How to complete this task >> Each entry should be set down exactly as written, except for any picture it holds.

Extracted entries >>
..............................
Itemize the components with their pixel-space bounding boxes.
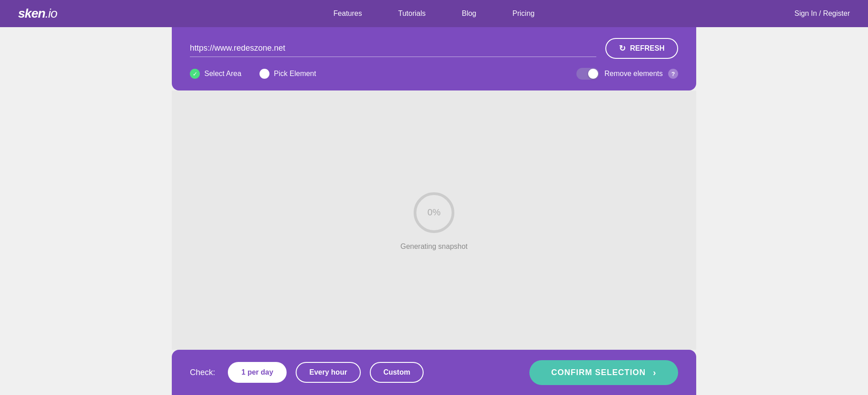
confirm-arrow-icon: › <box>653 367 656 378</box>
remove-elements-label: Remove elements <box>604 70 663 78</box>
toggle-knob <box>588 69 598 79</box>
remove-elements-section: Remove elements ? <box>576 68 678 80</box>
pick-element-label: Pick Element <box>274 70 316 78</box>
select-area-option[interactable]: ✓ Select Area <box>190 69 241 79</box>
content-area: 0% Generating snapshot <box>172 90 696 350</box>
select-area-label: Select Area <box>204 70 241 78</box>
signin-link[interactable]: Sign In / Register <box>794 10 850 18</box>
check-label: Check: <box>190 368 215 377</box>
top-panel: ↻ REFRESH ✓ Select Area Pick Element Rem… <box>172 27 696 90</box>
nav-blog[interactable]: Blog <box>462 10 476 18</box>
controls-row: ✓ Select Area Pick Element Remove elemen… <box>190 68 678 80</box>
refresh-button[interactable]: ↻ REFRESH <box>605 38 678 59</box>
select-area-checkbox: ✓ <box>190 69 200 79</box>
refresh-label: REFRESH <box>630 44 665 52</box>
btn-1-per-day[interactable]: 1 per day <box>228 362 287 383</box>
confirm-label: CONFIRM SELECTION <box>551 368 646 377</box>
url-input[interactable] <box>190 40 596 57</box>
bottom-panel: Check: 1 per day Every hour Custom CONFI… <box>172 350 696 395</box>
pick-element-radio <box>259 69 269 79</box>
logo: sken.io <box>18 6 57 21</box>
help-icon[interactable]: ? <box>668 69 678 79</box>
remove-elements-toggle[interactable] <box>576 68 599 80</box>
main-wrapper: ↻ REFRESH ✓ Select Area Pick Element Rem… <box>0 27 868 395</box>
url-row: ↻ REFRESH <box>190 38 678 59</box>
nav-tutorials[interactable]: Tutorials <box>398 10 426 18</box>
nav-pricing[interactable]: Pricing <box>513 10 535 18</box>
progress-circle: 0% <box>411 190 457 235</box>
generating-text: Generating snapshot <box>401 243 468 251</box>
confirm-selection-button[interactable]: CONFIRM SELECTION › <box>529 360 678 385</box>
pick-element-option[interactable]: Pick Element <box>259 69 316 79</box>
header: sken.io Features Tutorials Blog Pricing … <box>0 0 868 27</box>
progress-container: 0% Generating snapshot <box>401 190 468 251</box>
nav: Features Tutorials Blog Pricing <box>262 10 606 18</box>
btn-every-hour[interactable]: Every hour <box>296 362 361 383</box>
btn-custom[interactable]: Custom <box>370 362 424 383</box>
refresh-icon: ↻ <box>619 43 626 53</box>
svg-text:0%: 0% <box>428 207 441 217</box>
nav-features[interactable]: Features <box>334 10 362 18</box>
..............................
Solution >>
Itemize the components with their pixel-space bounding boxes.
confirm-arrow-icon: › <box>653 367 656 378</box>
remove-elements-label: Remove elements <box>604 70 663 78</box>
toggle-knob <box>588 69 598 79</box>
remove-elements-section: Remove elements ? <box>576 68 678 80</box>
pick-element-label: Pick Element <box>274 70 316 78</box>
select-area-option[interactable]: ✓ Select Area <box>190 69 241 79</box>
content-area: 0% Generating snapshot <box>172 90 696 350</box>
select-area-label: Select Area <box>204 70 241 78</box>
signin-link[interactable]: Sign In / Register <box>794 10 850 18</box>
check-label: Check: <box>190 368 215 377</box>
top-panel: ↻ REFRESH ✓ Select Area Pick Element Rem… <box>172 27 696 90</box>
nav-blog[interactable]: Blog <box>462 10 476 18</box>
controls-row: ✓ Select Area Pick Element Remove elemen… <box>190 68 678 80</box>
refresh-button[interactable]: ↻ REFRESH <box>605 38 678 59</box>
select-area-checkbox: ✓ <box>190 69 200 79</box>
refresh-label: REFRESH <box>630 44 665 52</box>
btn-1-per-day[interactable]: 1 per day <box>228 362 287 383</box>
confirm-label: CONFIRM SELECTION <box>551 368 646 377</box>
url-input[interactable] <box>190 40 596 57</box>
bottom-panel: Check: 1 per day Every hour Custom CONFI… <box>172 350 696 395</box>
pick-element-radio <box>259 69 269 79</box>
logo: sken.io <box>18 6 57 21</box>
help-icon[interactable]: ? <box>668 69 678 79</box>
remove-elements-toggle[interactable] <box>576 68 599 80</box>
main-wrapper: ↻ REFRESH ✓ Select Area Pick Element Rem… <box>0 27 868 395</box>
url-row: ↻ REFRESH <box>190 38 678 59</box>
nav-tutorials[interactable]: Tutorials <box>398 10 426 18</box>
nav-pricing[interactable]: Pricing <box>513 10 535 18</box>
progress-circle: 0% <box>411 190 457 235</box>
generating-text: Generating snapshot <box>401 243 468 251</box>
confirm-selection-button[interactable]: CONFIRM SELECTION › <box>529 360 678 385</box>
pick-element-option[interactable]: Pick Element <box>259 69 316 79</box>
header: sken.io Features Tutorials Blog Pricing … <box>0 0 868 27</box>
progress-container: 0% Generating snapshot <box>401 190 468 251</box>
nav: Features Tutorials Blog Pricing <box>262 10 606 18</box>
btn-every-hour[interactable]: Every hour <box>296 362 361 383</box>
btn-custom[interactable]: Custom <box>370 362 424 383</box>
refresh-icon: ↻ <box>619 43 626 53</box>
svg-text:0%: 0% <box>428 207 441 217</box>
nav-features[interactable]: Features <box>334 10 362 18</box>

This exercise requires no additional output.